The Big Little Guys

By Stan Hieronymus Published November 2003, Volume 24, Number 5

A Bit of Perspective

The playing field isn’t nearly as level today as it was in 1950. Then, the three largest brewing companies in the United States (Joseph Schlitz, Anheuser-Busch and Ballantine) produced 17 percent of the beer brewed in the country. Last year, the big three brewed almost 85 percent—and imports accounted for another 11 percent of domestic sales.

Should the members of the second tier today expect a better fate than Schaefer, Falstaff and Pfeiffer (all top 10 breweries in 1950)? Sierra Nevada vice president Steve Harrison offers a bit of perspective. “We’ll see in 100 years,” he said. “I can’t say when we’re going to stop (growing). We’re in a unique niche, and we don’t sell to everybody.”

When Ken Grossman and Paul Camusi founded Sierra Nevada in Chico, CA, the business plan called for production to max out at 3,000 barrels (a barrel is 31 gallons) per year, using a 10-barrel brew house. “We figured we could make money at that; we wouldn’t get rich but we’d get by,” said Grossman, now the company president.

“Jack McAuliffe (New Albion Brewing) had done a barrel and a half and that didn’t seem like enough. I was homebrewing that much.”

Sierra Nevada produced 1,500 barrels the first year (1980) and passed 3,000 in its fifth, 20,000 in its 10th and 150,000 in the 15th. This year the brewery will sell about 570,000 barrels. Today the main brewing kettle holds 200 barrels, another, 100 barrels. Grossman is in the process of putting in a 10-barrel pilot brewery that will be used to do everything from testing the quality of grain to making special beers for limited distribution.

“It will have more brewing capacity than we started with,” he said.

Grossman owns enough property in Chico to continue spreading out, so another expansion is always possible. Will it be necessary?

“We really don’t know. The marketplace is evolving so quickly,” he said. “The consolidation that is taking place at both the distribution and retail levels is affecting the ability of even players our size to get to market.”

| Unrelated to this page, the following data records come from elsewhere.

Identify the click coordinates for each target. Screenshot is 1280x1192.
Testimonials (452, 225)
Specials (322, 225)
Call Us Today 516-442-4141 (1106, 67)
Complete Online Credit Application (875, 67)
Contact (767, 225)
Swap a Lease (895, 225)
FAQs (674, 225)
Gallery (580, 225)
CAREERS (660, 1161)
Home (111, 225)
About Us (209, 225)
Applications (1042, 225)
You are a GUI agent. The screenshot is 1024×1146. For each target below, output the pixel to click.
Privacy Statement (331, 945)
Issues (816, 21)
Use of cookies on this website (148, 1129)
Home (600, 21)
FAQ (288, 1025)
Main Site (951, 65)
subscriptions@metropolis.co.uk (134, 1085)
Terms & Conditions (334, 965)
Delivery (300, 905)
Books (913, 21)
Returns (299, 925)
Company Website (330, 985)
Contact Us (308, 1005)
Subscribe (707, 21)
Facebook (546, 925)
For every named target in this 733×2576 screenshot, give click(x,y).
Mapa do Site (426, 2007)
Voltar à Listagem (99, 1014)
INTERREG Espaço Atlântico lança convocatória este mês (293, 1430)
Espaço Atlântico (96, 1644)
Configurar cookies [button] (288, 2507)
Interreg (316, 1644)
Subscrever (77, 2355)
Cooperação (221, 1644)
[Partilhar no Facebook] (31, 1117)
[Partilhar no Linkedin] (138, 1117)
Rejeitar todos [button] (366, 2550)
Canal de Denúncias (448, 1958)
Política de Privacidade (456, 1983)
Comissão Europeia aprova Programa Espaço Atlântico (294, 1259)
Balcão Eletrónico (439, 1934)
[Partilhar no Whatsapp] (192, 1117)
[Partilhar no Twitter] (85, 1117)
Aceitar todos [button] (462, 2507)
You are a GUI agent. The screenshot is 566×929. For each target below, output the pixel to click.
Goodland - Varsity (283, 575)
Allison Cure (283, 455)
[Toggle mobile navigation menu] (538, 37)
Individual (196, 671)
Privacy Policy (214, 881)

What are hurdles for Sierra Nevada may be roadblocks for smaller breweries. “I think access to market is endangered now—and will worsen unless, as a segment, we grow our market share,” explained Tom McCormick, a former pioneering distributor who edits BEERWeek, a newsletter for the specialty beer industry. “Bigger distributors, through consolidation, tend to be less craft friendly and tend to carry fewer SKUs [brands]. The more we can increase market share collectively, the greater attention we will get both at the retail and distributor levels.”

Stan Hieronymus is editor at Realbeer.com, and has been known to send beer back at bars where the lines are not properly cleaned.